EXERCISE DETAILS
Omit the images and retype the records verbatim.

THE DATA
▬▬▬▬▬▬▬▬▬▬
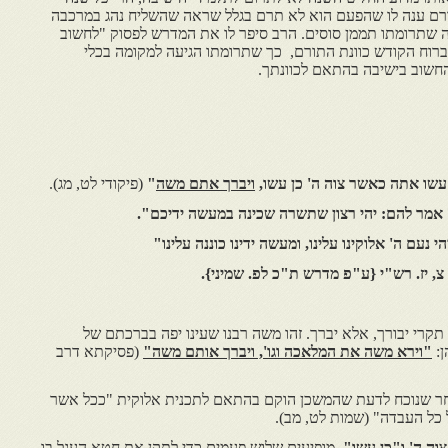
ורם ענה לו שהפעם הוא לא תרם בגלל שראה שהשליח נהג במרכבה
צה שתרומתו תממן סוסים. הרב סיפר לו את המדרש לפסוק "לחשוב
רוח הקודש כוונת התורם, כך שתרומתו הגיעה למקומה בכלי
חשוב בישיבה בהתאם לכוונתך.
שו אתה כאשר צוה ה' כן עשו,
ויברך אתם משה
"
(פיקודי לט, מג).
אמר להם: יהי רצון שתשרה שכינה במעשה ידיכם".
י נעם ה' אלוקינו עלינו, ומעשה ידינו כוננה עלינו"
צ, יז. רש"י {ע"פ מדרש ת"כ לפ. שמיני}.
תקרי יבורך, אלא יברך. זהו משה רבנו שעינו יפה בברכתם של
ן:
"וירא משה את המלאכה וגו', ויברך אותם משה"
(פסיקתא דרב
חר שנוכח לדעת שהמשכן הוקם בהתאם לתכנית אלוקית "ככל אשר
 כל העבדה" (שמות לט, מב).
וה ה' ו"כן עשו"
, מופיעים שלוש פעמים כדי לתקן את חטא העגל בו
▬▬▬▬▬▬▬▬▬▬
SOLUTION TO THE PROBLEM
ורם ענה לו שהפעם הוא לא תרם בגלל שראה שהשליח נהג במרכבה
צה שתרומתו תממן סוסים. הרב סיפר לו את המדרש לפסוק "לחשוב
רוח הקודש כוונת התורם, כך שתרומתו הגיעה למקומה בכלי
חשוב בישיבה בהתאם לכוונתך.
שו אתה כאשר צוה ה' כן עשו,
ויברך אתם משה
"
(פיקודי לט, מג).
אמר להם: יהי רצון שתשרה שכינה במעשה ידיכם".
י נעם ה' אלוקינו עלינו, ומעשה ידינו כוננה עלינו"
צ, יז. רש"י {ע"פ מדרש ת"כ לפ. שמיני}.
תקרי יבורך, אלא יברך. זהו משה רבנו שעינו יפה בברכתם של
ן:
"וירא משה את המלאכה וגו', ויברך אותם משה"
(פסיקתא דרב
חר שנוכח לדעת שהמשכן הוקם בהתאם לתכנית אלוקית "ככל אשר
 כל העבדה" (שמות לט, מב).
וה ה' ו"כן עשו"
, מופיעים שלוש פעמים כדי לתקן את חטא העגל בו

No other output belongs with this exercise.